Sur l’indemnité d’éviction locative
La SOREQA offre une somme de 3.729 €, se composant d’une indemnité d’éviction pour 3 personnes (1.701 €), le locataire vivant avec son épouse et son enfant mineur, et d’une indemnité de déménagement pour un deux pièces (2.028 €).
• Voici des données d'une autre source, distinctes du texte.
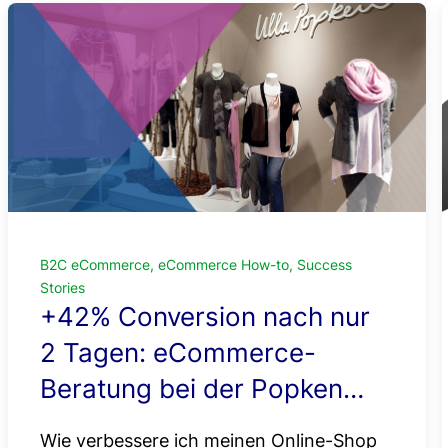
B2C eCommerce, eCommerce How-to, Success
Stories
+42% Conversion nach nur
2 Tagen: eCommerce-
Beratung bei der Popken
Fashion Group
Wie verbessere ich meinen Online-Shop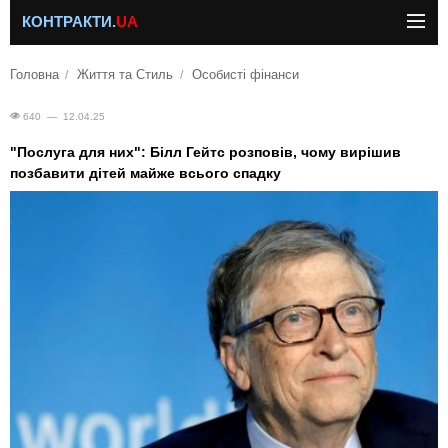
КОНТРАКТИ.
UA
Головна
Життя та Стиль
Особисті фінанси
640 — 12.04.25
"Послуга для них": Білл Гейтс розповів, чому вирішив
позбавити дітей майже всього спадку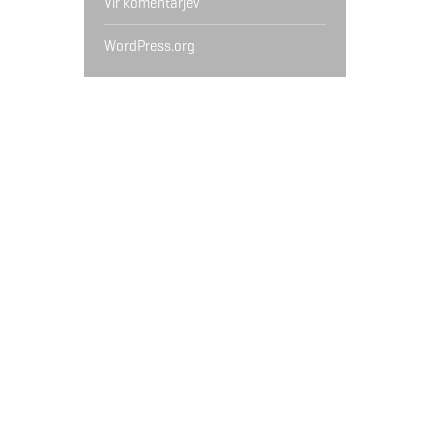
Vir komentarjev
WordPress.org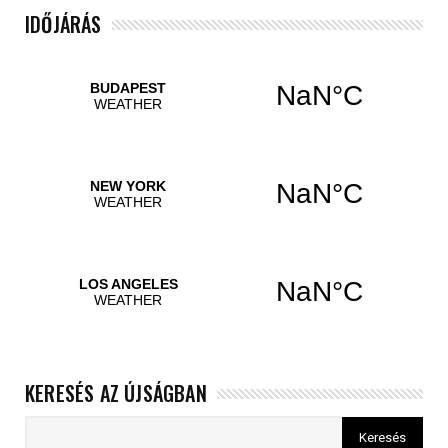
IDŐJÁRÁS
KERESÉS AZ ÚJSÁGBAN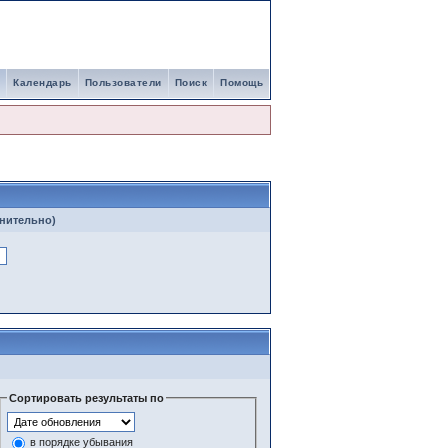
Календарь
Пользователи
Поиск
Помощь
нительно)
Сортировать результаты по
в порядке убывания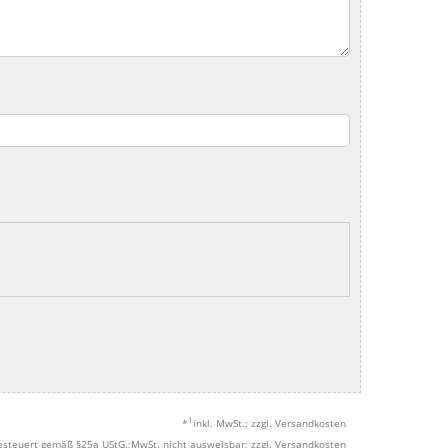
1
*
inkl. MwSt.; zzgl. Versandkosten
esteuert gemäß §25a UStG.;MwSt. nicht ausweisbar; zzgl. Versandkosten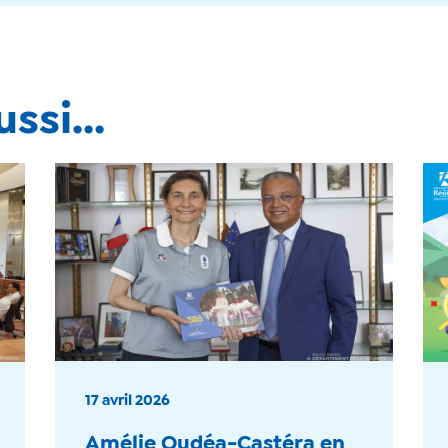
ssi...
17 avril 2026
Amélie Oudéa-Castéra en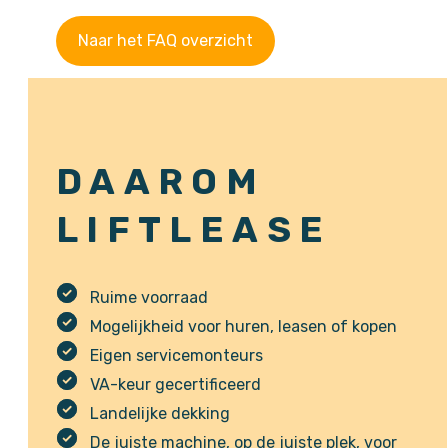
Naar het FAQ overzicht
DAAROM
LIFTLEASE
Ruime voorraad
Mogelijkheid voor huren, leasen of kopen
Eigen servicemonteurs
VA-keur gecertificeerd
Landelijke dekking
De juiste machine, op de juiste plek, voor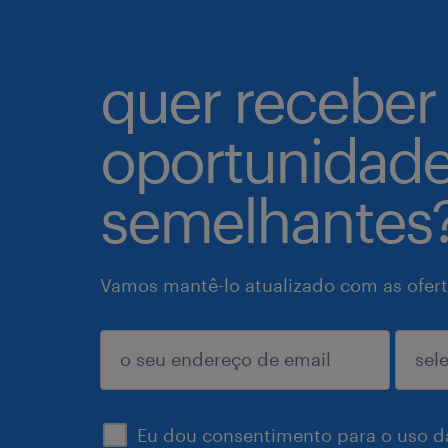
quer receber
oportunidad
semelhantes
Vamos mantê-lo atualizado com as ofert
enviar
Eu dou consentimento para o uso d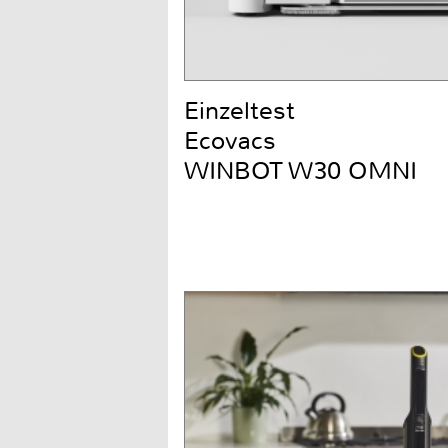
Einzeltest
Ecovacs
WINBOT W30 OMNI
Monsieur [R] [H] et Madame [S] [F], son épouse, soulignent les nombreux atouts de l’environnement du bien tels que la desserte routière de l’A1 et l’A86, la proximité avec la ligne 13 du métro, le stade de [7] et l’université [Localité 8] VIII, la proximité de restaurants et divers commerces. Ils ajoutent que le durée d’occupation du logement, à savoir 6 ans, démontre une habitude de vie autour du quartier qui ne peut être retrouvé autre part. Ils expliquent qu’alors ils avaient toujours respecté leurs obligations contractuelles, ils se retrouvent désormais contraint de recommencer leur vie ailleurs avec un enfant et vivent actuellement dans une précarité importante en chambre d’hôtel et ce, sans proposition de relogement.
Ils ajoutent enfin qu’ils ont laissé sur place un canapé, une table vitrée, un lit, un tiroir, une télévision, divers armoires et vêtements et que le prix proposé par la SOREQA est resté inchangé depuis plusieurs années sans prendre en considération l’inflation et la hausse du coût de la prestation de déménagement.
Ils demandent donc qu’il soit fixé la somme de 5.400 euros au titre de l’indemnité d’éviction et 2.500 euros au titre de l’indemnité de déménagement.
En réponse, la SOREQA indique que l’indemnité de déménagement n’est pas justifiée. Elle propose néanmoins sur la base d’un devis établi sur la base des éléments fournis par les évincés, de fixer le prix du déménagment à hauteur de 2.028 €.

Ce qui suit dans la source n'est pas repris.